Indigenous Reparation and Recognition in Seattle
When we’re out at public speaking venues in Seattle these days-- if we’re out in public at all —we’re likely to hear some version of this statement:
“We acknowledge that we are on the traditional land of the Coast Salish people, including the Duwamish People past and present.”
It has become de rigueur for organizations to make such acknowledgements, but they are just words.

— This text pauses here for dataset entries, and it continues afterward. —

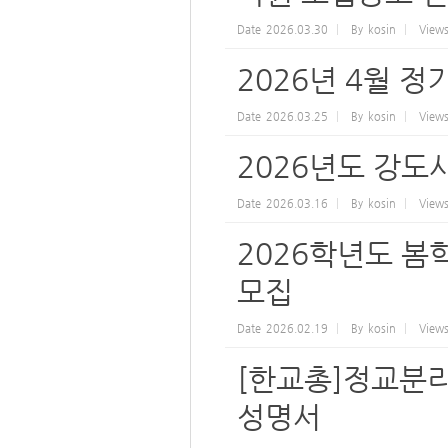
Date
2026.03.30
By
kosin
View
2026년 4월 정
Date
2026.03.25
By
kosin
View
2026년도 강도
Date
2026.03.16
By
kosin
View
2026학년도 
모집
Date
2026.02.19
By
kosin
View
[한교총]정교분리
성명서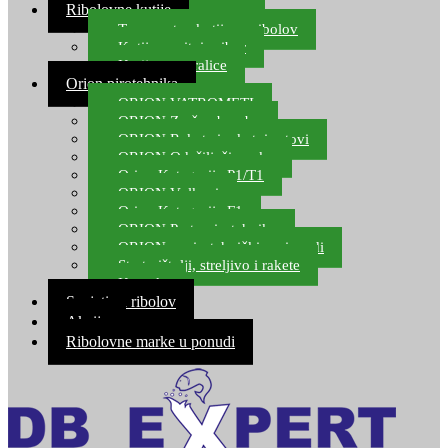
Ribolovne kutije
Transportne kutije za ribolov
Kutije za sitni pribor
Kutije za varalice
Orion pirotehnika
ORION VATROMETI
ORION Zračne bombe
ORION Rakete i raketni setovi
ORION Odašiljači zvuka
Orion Kategorija P1/T1
ORION Vulkani
Orion Kategorija F1
ORION Party pirotehnika
ORION nepirotehnički proizvodi
Start pištolji, streljivo i rakete
Kontakt
Savjeti za ribolov
Akcija
Ribolovne marke u ponudi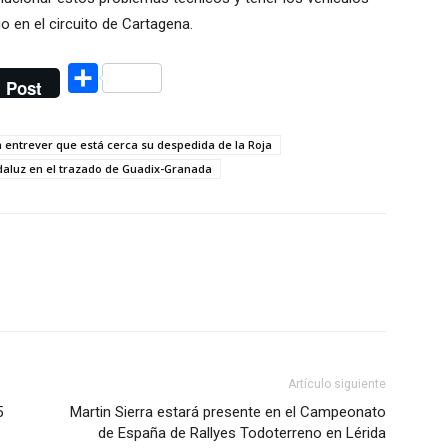
io en el circuito de Cartagena.
Compartir
Post
a entrever que está cerca su despedida de la Roja
daluz en el trazado de Guadix-Granada
Artículo siguiente
5
Martin Sierra estará presente en el Campeonato
de España de Rallyes Todoterreno en Lérida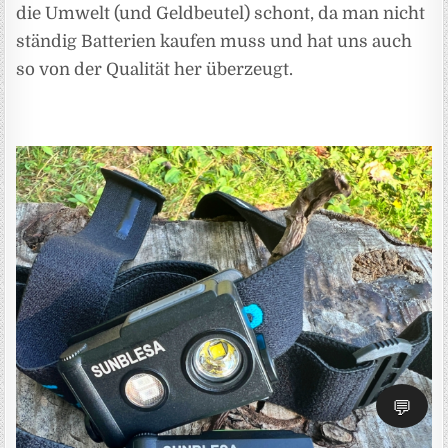
die Umwelt (und Geldbeutel) schont, da man nicht
ständig Batterien kaufen muss und hat uns auch
so von der Qualität her überzeugt.
💬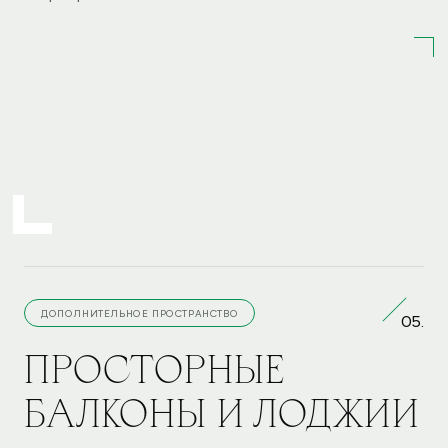
ДОПОЛНИТЕЛЬНОЕ ПРОСТРАНСТВО
05.
ПРОСТОРНЫЕ
БАЛКОНЫ И ЛОДЖИИ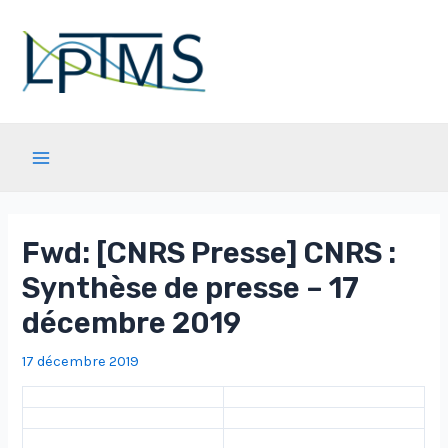
Aller
au
contenu
Main
Menu
Fwd: [CNRS Presse] CNRS :
Synthèse de presse – 17
décembre 2019
17 décembre 2019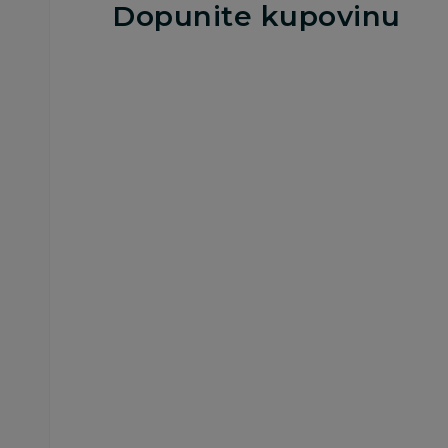
Dopunite kupovinu
25
%
Besplatna
dostava
Blenderi
Chicco blender
18.369,00
RSD
24.499,00
RSD
Ušteda:
6.130,00
RSD
Dodaj u korp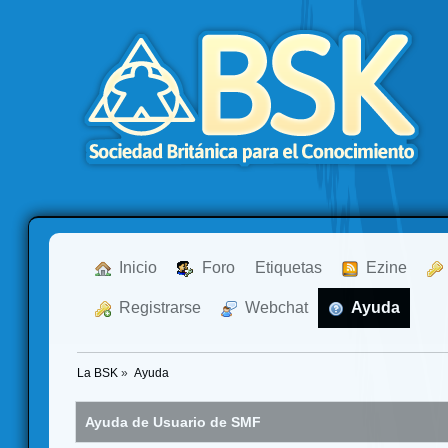
  Inicio
  Foro
Etiquetas
  Ezine
  Registrarse
  Webchat
  Ayuda
La BSK
»
Ayuda
Ayuda de Usuario de SMF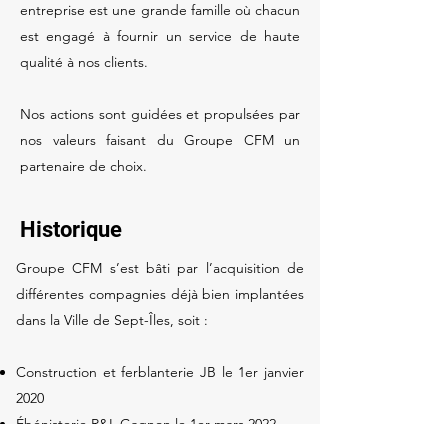
entreprise est une grande famille où chacun
est engagé à fournir un service de haute
qualité à nos clients.
Nos actions sont guidées et propulsées par
nos valeurs faisant du Groupe CFM un
partenaire de choix.
Historique
Groupe CFM s’est bâti par l’acquisition de
différentes compagnies déjà bien implantées
dans la Ville de Sept-Îles, soit :
Construction et ferblanterie JB le 1er janvier
2020
Ébénisterie R&L Gagnon le 1er mars 2022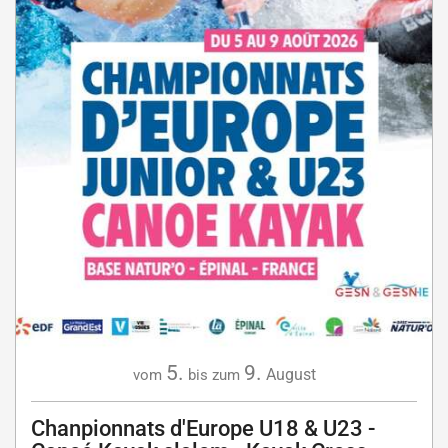
5.
9.
August
vom
bis zum
Chanpionnats d'Europe U18 & U23 -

They seek to honor the people who lived here before us, people who live here still, but is that enough?
This past January, reporter Marcus Harrison Green wrote an article titled “Does a Wealthy City Owe Its First Residents Reparations?” This panel discussion addresses that question and explores ways we might better recognize the legacy and current reality of the people we displaced.
Bitterroot Magazine managing editor Maggie Mertens moderated the conversation, which included the following participants:
- Russell Brooks (Southern Cheyenne): Executive director of Red Eagle Soaring Native Youth Theatre in Seattle.
- Marcus Harrison Green: Publisher of the South Seattle Emerald.
- Rachel Heaton (Muckleshoot): Co-founder of Mazaska Talks, a tool that supports community divestment from banks that finance fossil fuel development.
- Fern Renville (Dakota): CEO of SNAG Productions.
- Robin Little Wing Sigo: Director of the Suquamish Research & Strategic Development Department and a member of the Suquamish Tribal Council.
Town Hall Seattle, the South Seattle Emerald and Bitterroot presented this discussion at Town Hall on January 22.